▶ **Your goal**: Please check every line of the listing for "habitudes" and copy each line where it is found.

▶ **Study material**:
┌────────
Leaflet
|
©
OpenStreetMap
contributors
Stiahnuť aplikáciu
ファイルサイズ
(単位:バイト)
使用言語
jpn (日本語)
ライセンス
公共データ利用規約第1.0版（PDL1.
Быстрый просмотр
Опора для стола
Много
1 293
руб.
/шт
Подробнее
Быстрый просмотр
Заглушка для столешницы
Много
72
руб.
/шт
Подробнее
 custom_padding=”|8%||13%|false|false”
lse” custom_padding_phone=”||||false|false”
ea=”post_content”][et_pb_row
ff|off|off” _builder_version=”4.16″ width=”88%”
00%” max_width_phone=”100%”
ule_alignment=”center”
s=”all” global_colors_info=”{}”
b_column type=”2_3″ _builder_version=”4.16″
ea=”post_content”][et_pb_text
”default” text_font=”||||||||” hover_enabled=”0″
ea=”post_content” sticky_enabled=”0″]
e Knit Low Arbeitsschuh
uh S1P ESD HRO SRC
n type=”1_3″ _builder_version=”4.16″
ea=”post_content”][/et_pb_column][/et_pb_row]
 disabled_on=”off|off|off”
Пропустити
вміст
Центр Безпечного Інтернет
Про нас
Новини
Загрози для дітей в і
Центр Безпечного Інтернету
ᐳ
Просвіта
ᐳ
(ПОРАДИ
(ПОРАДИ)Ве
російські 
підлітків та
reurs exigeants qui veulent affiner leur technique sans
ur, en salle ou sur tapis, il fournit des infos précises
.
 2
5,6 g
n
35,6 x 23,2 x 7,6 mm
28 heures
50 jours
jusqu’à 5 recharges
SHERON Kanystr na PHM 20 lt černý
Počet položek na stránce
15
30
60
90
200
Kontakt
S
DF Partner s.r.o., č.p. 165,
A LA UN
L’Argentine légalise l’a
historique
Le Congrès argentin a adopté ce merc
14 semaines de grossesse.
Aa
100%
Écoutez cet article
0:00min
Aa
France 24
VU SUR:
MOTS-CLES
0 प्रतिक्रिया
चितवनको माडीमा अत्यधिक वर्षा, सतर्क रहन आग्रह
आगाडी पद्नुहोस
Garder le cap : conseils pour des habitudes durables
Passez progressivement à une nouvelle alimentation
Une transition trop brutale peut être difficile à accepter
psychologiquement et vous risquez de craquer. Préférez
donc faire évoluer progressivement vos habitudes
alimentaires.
└────────
▶ **Problem solution**:
Garder le cap : conseils pour des habitudes durables
donc faire évoluer progressivement vos habitudes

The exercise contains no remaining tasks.